Democracy Dies in Darkness

Monkey Cage | Analysis

There's another big reason U.S. foreign aid is important: It helps the U.S. get what it wants.

By Haley Swedlund

July 19, 2017 at 6:00 AM

Foreign governments don’t passively receive financial aid but rather actively attempt to manage their foreign aid donors. (Ashraf Shazly/AFP via Getty Images)

The Trump administration's proposed federal budget includes a 28 percent cut ($26.6 billion) in spending for the State Department and the United States Agency for International Development (USAID). According to Trump's budget director, the May budget proposal prioritizes "hard" vs. "soft" power, increasing military spending and preserving current foreign aid levels for just one country — Israel.

Many have criticized the humanitarian and diplomatic costs of the proposed cuts. Gayle Smith, a previous USAID administrator, told CNN that if aid significantly decreases, "it would be a matter of life and death for a lot of people." A U.N. spokesperson said that the proposed cut would "simply make it impossible" to maintain essential operations.

Scholars have defended the importance of aid in fostering economic growth and democratization. Faith leaders, retired military and even Republican members of Congress have criticized the proposal as undermining diplomatic efforts that are important for national security.

Predictable foreign aid is important

My research on foreign aid diplomacy suggests that there is yet another reason we should care about the proposed cuts. Here's why: Unpredictability and volatility in foreign aid undermines the ability of donor officials to lobby for changes in recipient countries.

In a new book, "The Development Dance: How Donors and Recipients Negotiate the Delivery of Foreign Aid," I argue that aid is about bargaining and diplomacy. Contrary to popular conception, aid is not a unilateral gift. Foreign aid requires, in President Trump's words, the "art of the deal." But diplomacy is not like the real estate business. To get the best deal, you need to be predictable.

Related: [When the U.S. funds global health, other countries do too]

For this study, I interviewed more than 150 donor and recipient-government officials working in four countries: Ghana, Uganda, Tanzania and Rwanda. I also carried out a survey of high-ranking donor officials working in 20 countries across sub-Saharan Africa. What development practitioners told me is that donors get leverage with recipient governments by being able to make promises to deliver aid. The more credible donor promises are perceived to be, the more leverage donors get.

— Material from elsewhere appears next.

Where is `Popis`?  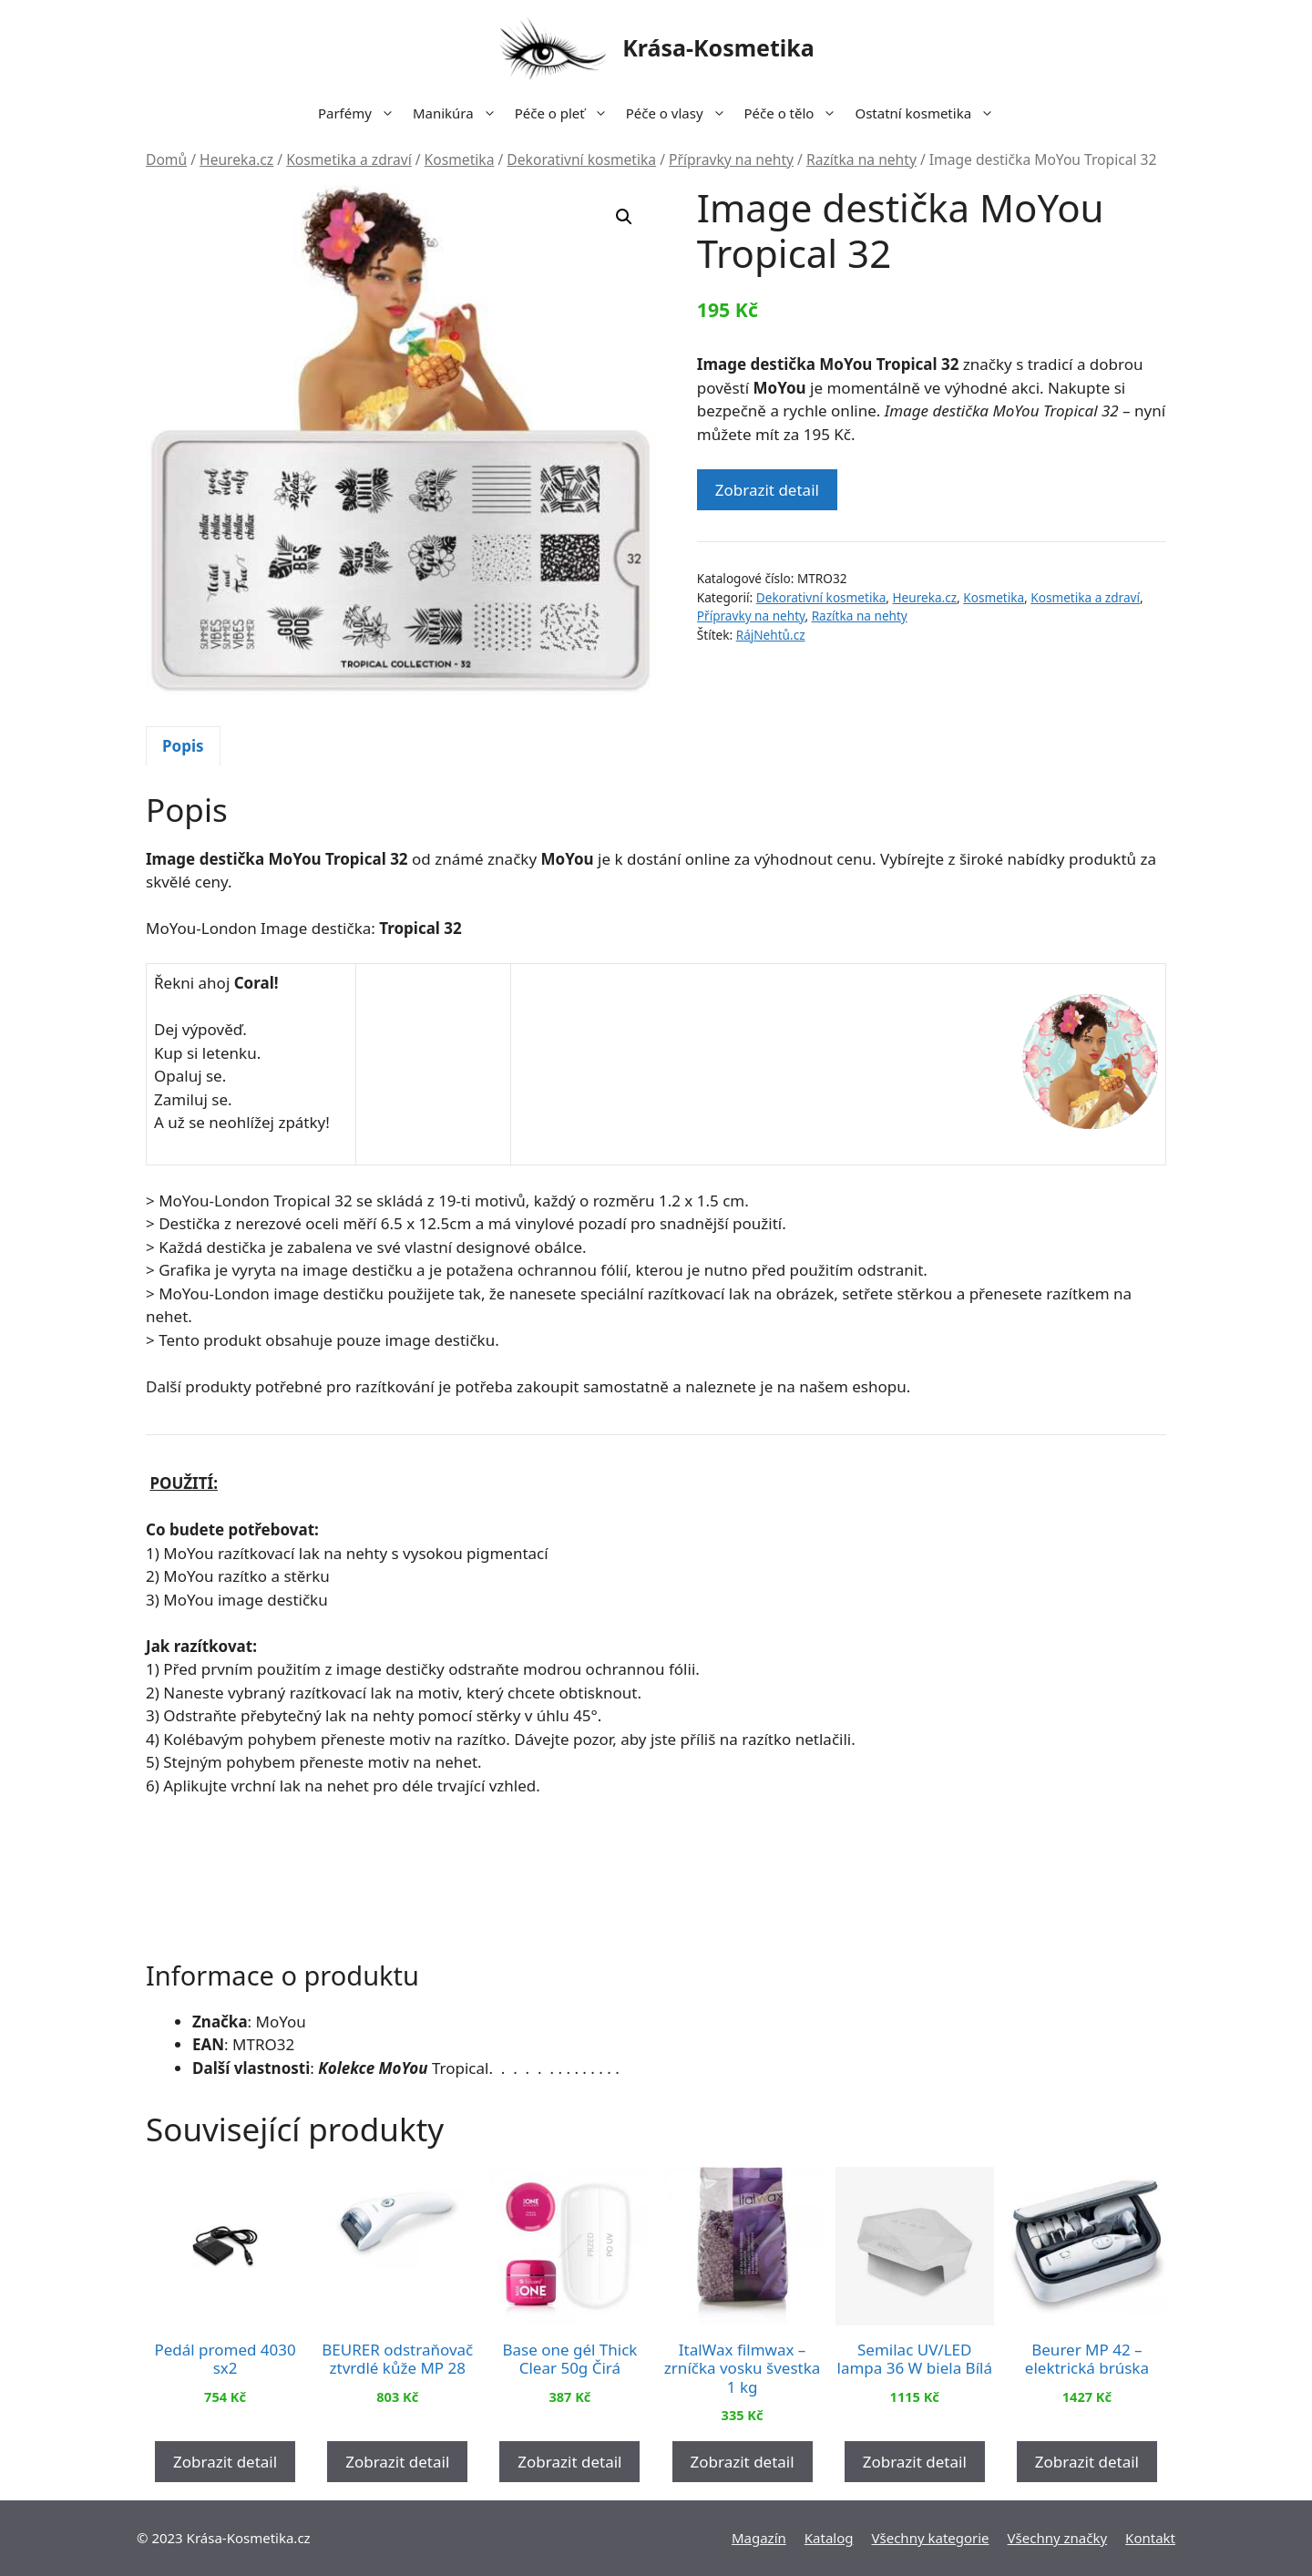
Popis is located at coordinates (183, 745). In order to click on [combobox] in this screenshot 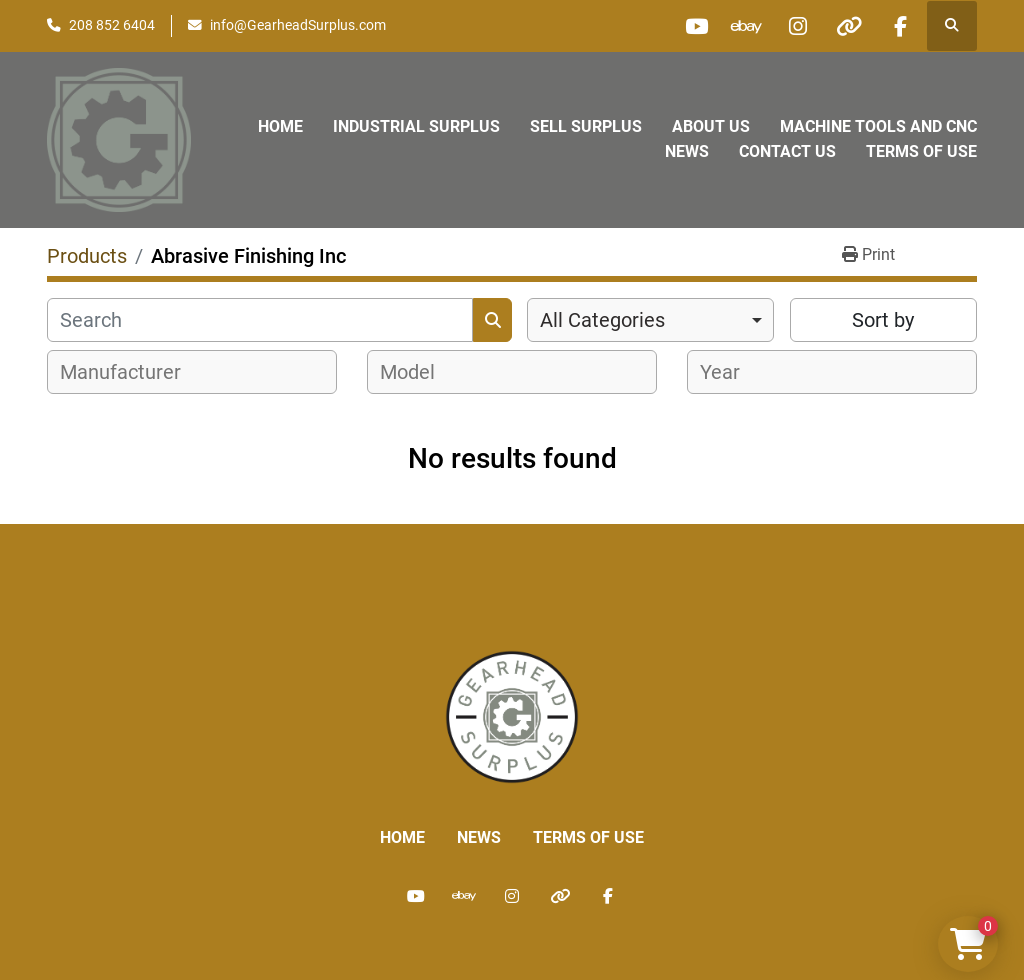, I will do `click(650, 320)`.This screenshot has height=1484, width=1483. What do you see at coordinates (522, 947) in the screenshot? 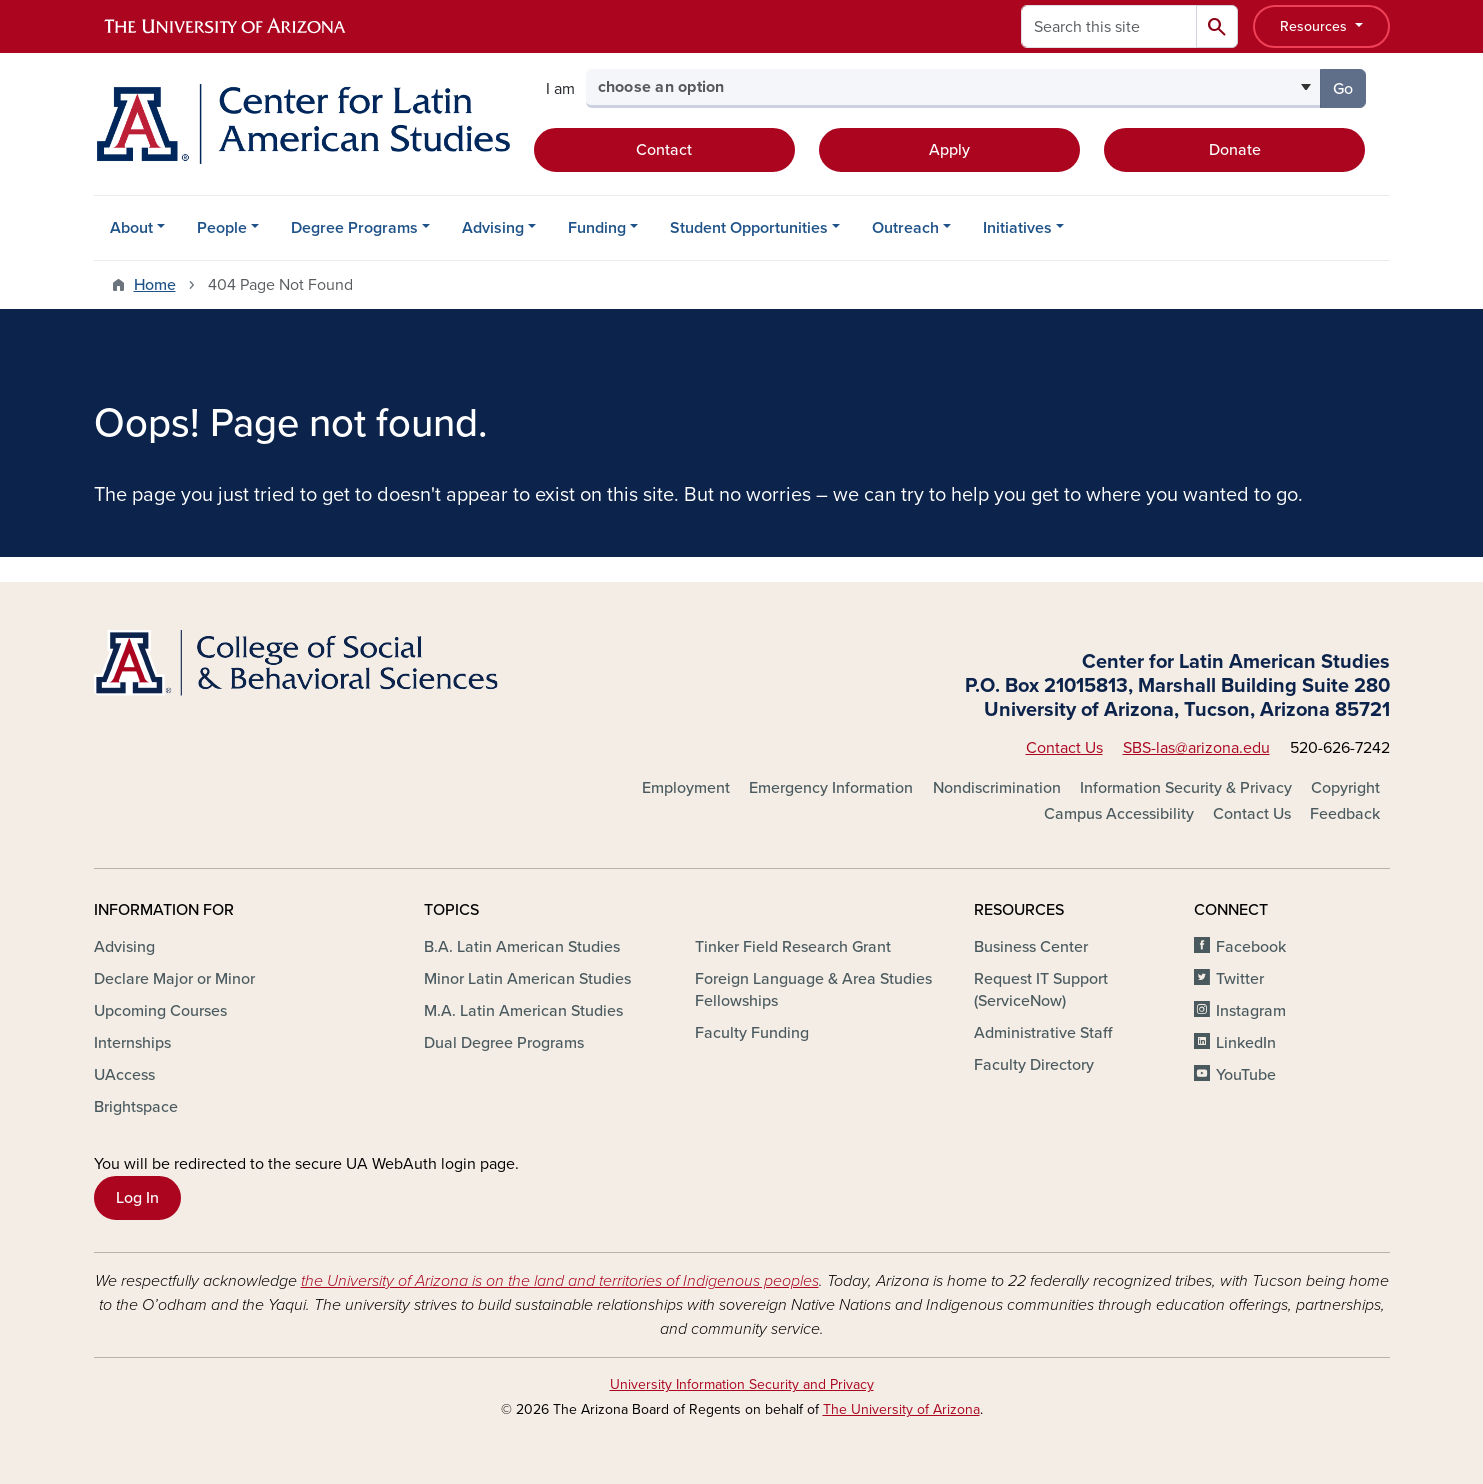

Recipient governments do not just passively receive aid but rather actively attempt to manage their foreign aid donors. They pay attention to how predictable and consistent donors are with their aid dollars, preferring to work with donor agencies that keep their word and deliver what they promised.

In all four countries, there are aid units within the ministry of finance whose sole job is to dialogue with donors, manage aid funds and represent the government's interests with donors. In Rwanda, this government unit produces annual reports on the performance of individual donors — an attempt to shame agencies into upholding their commitments.

Aid recipients and donor agencies actively negotiate aid contracts

Politicians in donor countries determine how much foreign aid a particular country gets. But donor agencies like USAID are responsible for delivering that aid. In exchange for aid dollars, donor officials ask recipients to make changes like implementing anti-corruption programs, establishing an independent electoral commission or overhauling the country's primary education system. This requires donor officials to negotiate with recipient governments over how and under what conditions aid will be delivered.

Related: [Trump wants to divert aid away from women and the environment]

In Ghana, for example, the United States promised up to $498.2 million to support the country's power sector over a five-year period. In return, the government of Ghana committed to invest at least $37.4 million of its own money. The government also promised to implement a series of changes seen as necessary to improve the country's power sector and encourage private sector investment. Aid dollars stimulated these promises.

My research tells us that credible promises give donor officials a stronger bargaining position with recipient governments. If a donor agency is not able to keep its side of the bargain, why should the recipient?

U.S. credibility is at stake

That's why drastic cuts in aid will hurt the U.S.'s ability to keep its promises to countries like Ghana. Retracting aid promises will discourage recipients from upholding their side of the bargain. It will also undermine the U.S.'s credibility in future negotiations.

African governments like Ghana increasingly have access to financing from "nontraditional" donors like China. Just last month, Ghana signed a $10 billion memorandum of understanding with the Chinese to develop the country's bauxite industry. Chinese financial assistance should not yet be seen as a replacement to traditional aid. Chinese aid is concentrated in the productive sectors (infrastructure, agriculture and mining) and mainly goes to Chinese companies. In contrast, traditional aid is more likely to go directly to recipient governments and supports social sectors like health and education.

My conversations with government officials, however, suggest that some African governments see Chinese aid as more credible than assistance from traditional Western donors. This puts even more pressure on traditional donors to offer credible promises of aid to recipient governments.

My research tells us that uncertainty in foreign aid negotiations undermines the ability of USAID to lobby for things including democratic overhauls, increased transparency and economic policy that are in the U.S. national interest. This should matter to a president interested in making deals that benefit the American people. To get the best possible deal for our aid dollars, the assistance needs to be given in a predictable way.